Marco legal, financiamiento y antecedentes del sistema

La resolución se inscribe en el marco de la Ley N° 25.191, que creó el RENATRE como ente autárquico de derecho público no estatal, con integración de representantes de las organizaciones empresarias y sindicales del sector rural. La norma también instituyó el Sistema Integral de Prestaciones por Desempleo, cuyo financiamiento se sustenta en una contribución mensual del 1,5% del total de la remuneración abonada a cada trabajador, a cargo del empleador rural, conforme lo establece el artículo 14 de la ley.

Como antecedente inmediato, mediante la Resolución RENATRE N° 120/25 (Boletín Oficial del 20 de noviembre de 2025), el organismo había fijado los topes de la prestación en $346.500 como monto máximo y $173.250 como monto mínimo, con vigencia desde el 1 de diciembre de 2025. Esa resolución fue ahora derogada por el artículo 1° de la Resolución 11/2026, en función del nuevo ajuste aprobado por el Directorio.

En los considerandos, el RENATRE recuerda que el Sistema Integral de Prestaciones por Desempleo constituye uno de los pilares del régimen de protección social para los trabajadores rurales, y que su actualización periódica resulta clave para preservar el alcance real del beneficio.

La decisión del Directorio y los nuevos montos vigentes

La actualización fue aprobada por el Cuerpo Directivo del RENATRE en su reunión del 21 de enero de 2026, según consta en el Acta de Directorio N° 157. Allí se resolvió aplicar un incremento del 3% sobre el beneficio ordinario de la prestación.

Como resultado de ese ajuste, el artículo 2° de la resolución establece que, a partir del 1 de febrero de 2026, la Prestación por Desempleo tendrá un monto máximo de $356.895 y un monto mínimo de $178.448. El texto precisa que las erogaciones financieras necesarias para afrontar la medida serán atendidas con los recursos previstos en el artículo 13 de la Ley N° 25.191, es decir, con fondos propios del sistema.

La resolución cuenta con las intervenciones de la Gerencia General, la Subgerencia, los departamentos de Recaudación, Contabilidad y Finanzas, Prestaciones por Desempleo y Asuntos Jurídicos, y fue dictada en uso de las facultades conferidas por el artículo 8 de la ley que regula al organismo.

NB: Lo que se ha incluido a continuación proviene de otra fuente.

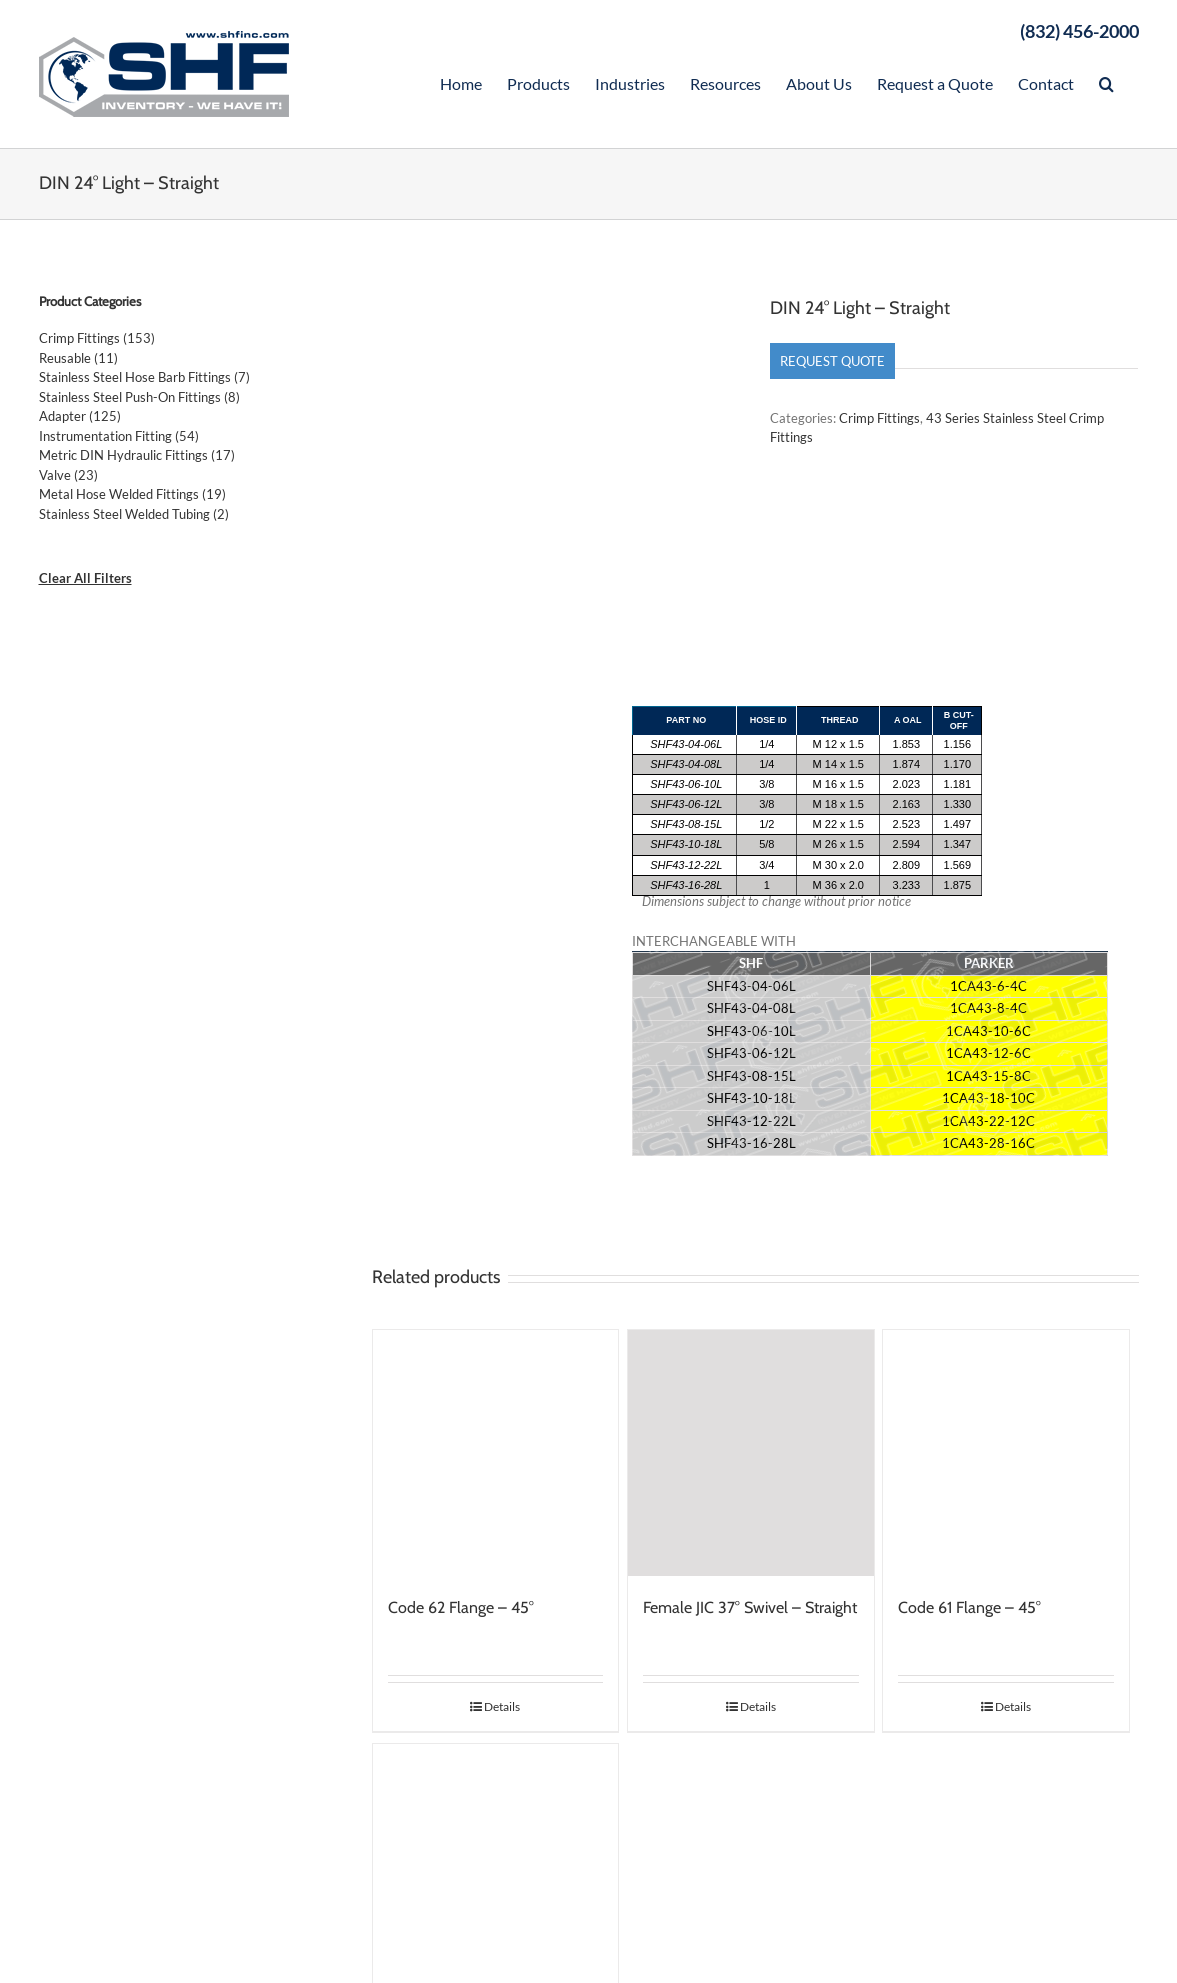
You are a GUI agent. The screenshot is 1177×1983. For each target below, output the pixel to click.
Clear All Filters (85, 578)
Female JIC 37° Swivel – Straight (750, 1609)
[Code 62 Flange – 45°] (496, 1455)
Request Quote (832, 361)
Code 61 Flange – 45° (969, 1609)
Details (502, 1708)
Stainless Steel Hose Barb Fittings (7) (144, 377)
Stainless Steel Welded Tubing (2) (134, 514)
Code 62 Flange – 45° (461, 1609)
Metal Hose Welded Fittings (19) (132, 494)
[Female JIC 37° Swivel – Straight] (751, 1455)
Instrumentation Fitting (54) (119, 436)
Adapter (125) (80, 416)
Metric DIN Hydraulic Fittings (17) (137, 455)
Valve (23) (68, 475)
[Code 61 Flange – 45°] (1006, 1455)
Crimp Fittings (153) (97, 338)
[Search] (1106, 82)
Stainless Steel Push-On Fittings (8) (139, 397)
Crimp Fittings (879, 418)
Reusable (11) (78, 358)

Impacto en trabajadores rurales y empleadores

Desde el punto de vista social, la medida tiene un impacto directo sobre los trabajadores rurales beneficiarios del sistema, al elevar los pisos y techos de la prestación en un contexto de actualización periódica de los beneficios. En términos prácticos, el aumento busca sostener el poder de cobertura del seguro de desempleo para un sector caracterizado por la estacionalidad y la informalidad histórica.

Para los empleadores rurales, el esquema de financiamiento no introduce cambios en la alícuota de aportes —que se mantiene en el 1,5% de la remuneración—, aunque el incremento de los beneficios implica una mayor exigencia de eficiencia en la administración de los recursos del sistema. En el plano institucional, la resolución refuerza el rol del RENATRE como administrador del régimen y como ámbito de articulación entre los actores empresariales y sindicales del sector.

La medida entra en vigencia con su publicación oficial y tendrá efectos económicos concretos desde febrero, marcando un nuevo parámetro para la cobertura por desempleo en el trabajo rural.